Hogan always has said he would not compete unless he believed he could win. Possibly he has softened the stance. Why did he play at Champions and Colonial? “I don’t know what in the world he is trying to prove,” Byron Nelson had said. Claude Harmon said he didn’t know if Ben was trying to inspire business for the Ben Hogan Company, but that Winged Foot, where Harmon is the head professional, is selling a lot of Hogan balls to guys who never bought them before.

Hogan says he expects a business residual from his tournament appearances, but that isn’t why he played. “I couldn’t play until I got better,” he says. “Plus, I was overweight, and this is a good way to lose it. I used to run in place a lot and exercise. I like to hunt but had to quit. I was up to 175. Now I’m about 165. In the 1940s, I weighed 130 to 135, then after my accident it was 145 to 150. I was curious—I wanted to see if I could walk for four days. I wanted to see if I could play some kinda decent golf hitting off my back foot. The fact it was the 25th anniversary of the Colonial had something to do with it. I’ve played a lot, but I’ve missed a lot of years. I missed three years in the service. I missed a year after the wreck. I missed two years because of my shoulder and two years because of my knee. Time’s runnin’ pretty short if I don’t play now. I enjoy practicing and playing in tournaments. Besides, I haven’t really done what I wanted to do.”

“What is that?” someone asked.

“I haven’t won enough tournaments.”

Hogan’s tournament plans in June were indefinite. His knee is no worse. His legs, sore through and through for a week after the Colonial, feel better.

Do the doctors give him clearance to play?

“No. I tell myself when I’m ready.”

He wants to play more tournament golf, but not in successive weeks. “That’s just too much for me,” he says. “I was much more tired in the Colonial. … I’ll have to practice shots around the green. I didn’t have time for that before. It’s just ridiculous to enter a tournament if you can’t hit every shot you have to hit. If I can find a tough, flat course where there’s a tournament, I’ll go play. Unfortunately there aren’t many like that. I’d love to play the Masters, but I can’t. If the course isn’t flat, there’s too much pressure on my legs. When I get an uphill, downhill or sidehill lie, I can’t hit the ball right. I have no plans to play any place at the moment, but I’m not ruling it out.”

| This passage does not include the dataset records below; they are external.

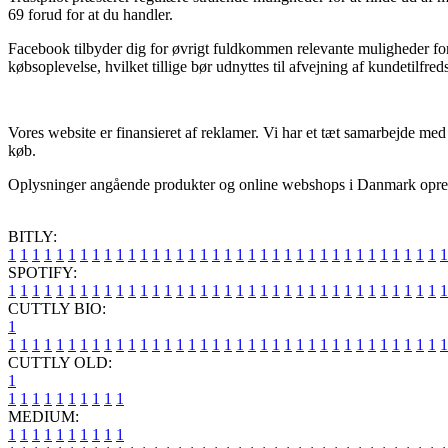
69 forud for at du handler.
Facebook tilbyder dig for øvrigt fuldkommen relevante muligheder for 
købsoplevelse, hvilket tillige bør udnyttes til afvejning af kundetilfre
Vores website er finansieret af reklamer. Vi har et tæt samarbejde med 
køb.
Oplysninger angående produkter og online webshops i Danmark oprethol
BITLY:
1
1
1
1
1
1
1
1
1
1
1
1
1
1
1
1
1
1
1
1
1
1
1
1
1
1
1
1
1
1
1
1
1
1
1
1
1
SPOTIFY:
1
1
1
1
1
1
1
1
1
1
1
1
1
1
1
1
1
1
1
1
1
1
1
1
1
1
1
1
1
1
1
1
1
1
1
1
1
CUTTLY BIO:
1
1
1
1
1
1
1
1
1
1
1
1
1
1
1
1
1
1
1
1
1
1
1
1
1
1
1
1
1
1
1
1
1
1
1
1
1
1
CUTTLY OLD:
1
1
1
1
1
1
1
1
1
1
1
MEDIUM:
1
1
1
1
1
1
1
1
1
1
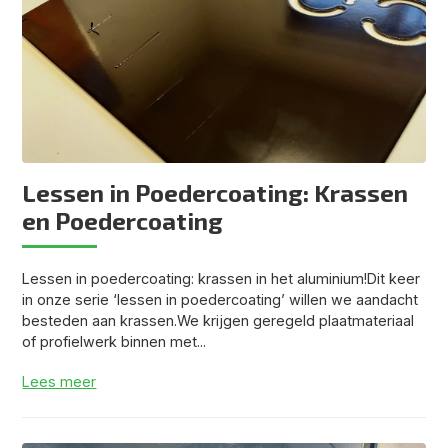
Lessen in Poedercoating: Krassen
en Poedercoating
Lessen in poedercoating: krassen in het aluminium!Dit keer
in onze serie ‘lessen in poedercoating’ willen we aandacht
besteden aan krassen.We krijgen geregeld plaatmateriaal
of profielwerk binnen met...
Lees meer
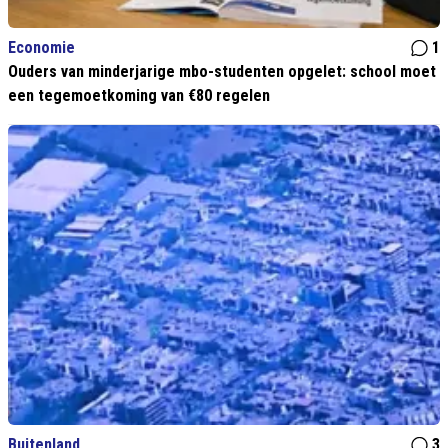
Economie
1
Ouders van minderjarige mbo-studenten opgelet: school moet
een tegemoetkoming van €80 regelen
Buitenland
3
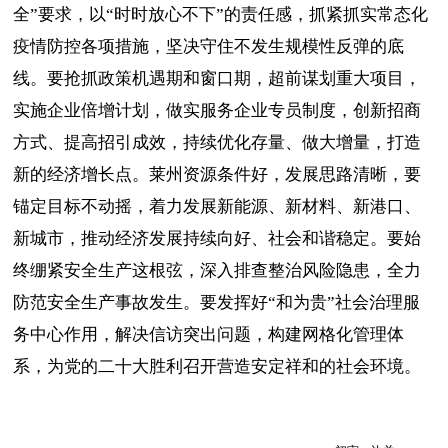
全”要求，以“时时放心不下”的责任感，抓紧抓实常态化
疫情防控各项措施，坚决守住不发生规模性反弹的底
线。要抢抓政策机遇期和窗口期，超前谋划重大项目，
实施企业倍增计划，做实服务企业专员制度，创新招商
方式、提高招引成效，持续优化存量、做大增量，打造
新的经济增长点。莱州资源条件好，发展思路清晰，要
锚定目标不动摇，着力发展新能源、新材料、新港口、
新城市，推动经济发展持续向好、社会和谐稳定。要始
终绷紧安全生产这根弦，深入排查整治风险隐患，全力
防范安全生产事故发生。要发挥好“和为贵”社会治理服
务中心作用，解决信访突出问题，构建网格化管理体
系，为党的二十大胜利召开营造安定祥和的社会环境。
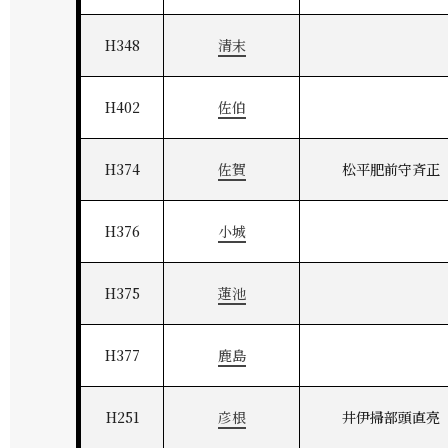
H348
清末
H402
佐伯
H374
佐賀
松平肥前守斉正
H376
小城
H375
蓮池
H377
鹿島
H251
彦根
井伊掃部頭直亮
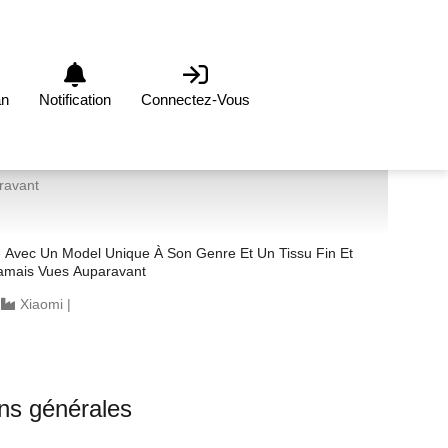
an
Notification
Connectez-Vous
ravant
vec Un Model Unique À Son Genre Et Un Tissu Fin Et
Jamais Vues Auparavant
|
Xiaomi
|
ons générales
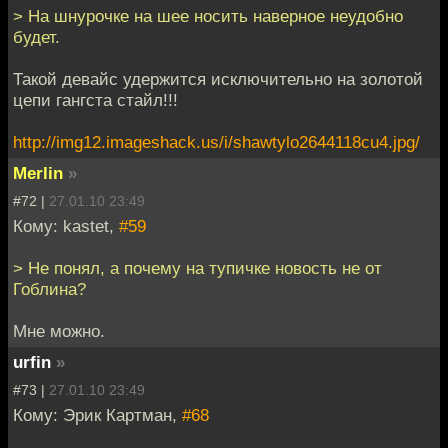
> На шнурочке на шее носить наверное неудобно
будет.
Такой девайс удержится исключительно на золотой
цепи гангста стайл!!!
http://img12.imageshack.us/i/shawtylo2644118cu4.jpg/
Merlin
»
#72 |
27.01.10 23:49
Кому: kastet,
#59
> Не понял, а почему на тупичке новость не от
Гоблина?
Мне можно.
urfin
»
#73 |
27.01.10 23:49
Кому: Эрик Картман,
#68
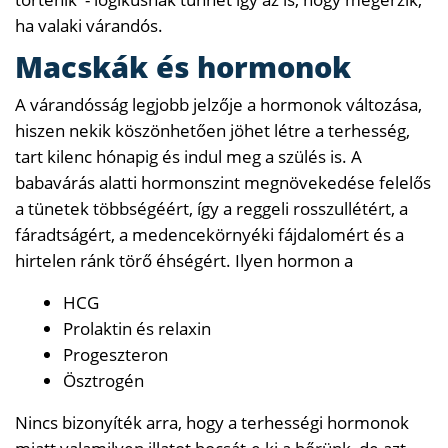
ha valaki várandós.
Macskák és hormonok
A várandósság legjobb jelzője a hormonok változása,
hiszen nekik köszönhetően jöhet létre a terhesség,
tart kilenc hónapig és indul meg a szülés is. A
babavárás alatti hormonszint megnövekedése felelős
a tünetek többségéért, így a reggeli rosszullétért, a
fáradtságért, a medencekörnyéki fájdalomért és a
hirtelen ránk törő éhségért. Ilyen hormon a
HCG
Prolaktin és relaxin
Progeszteron
Ösztrogén
Nincs bizonyíték arra, hogy a terhességi hormonok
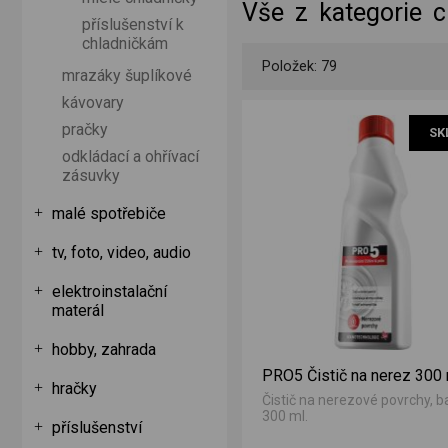
Vše z kategorie c
příslušenství k
chladničkám
Položek: 79
mrazáky šuplíkové
kávovary
LT700P
pračky
SK
odkládací a ohřívací
zásuvky
malé spotřebiče
tv, foto, video, audio
elektroinstalační
materál
hobby, zahrada
PRO5 Čistič na nerez 300
hračky
Čistič na nerezové povrchy, b
300 ml.
příslušenství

During the Colonial, a newspaper reporter asked Hogan if he intends to enter any senior tournaments, being over 55 and eligible. [Editor’s note: Senior age for pros didn’t change to 50 until 1980.]

Hogan—the mellowed Hogan—skewered the man with a disbelieving glare. For a long time he said nothing, debating, probably, whether to dignify the question with an answer.

Then he said, not coldly, but making himself very clear: “Not until I’m a senior.”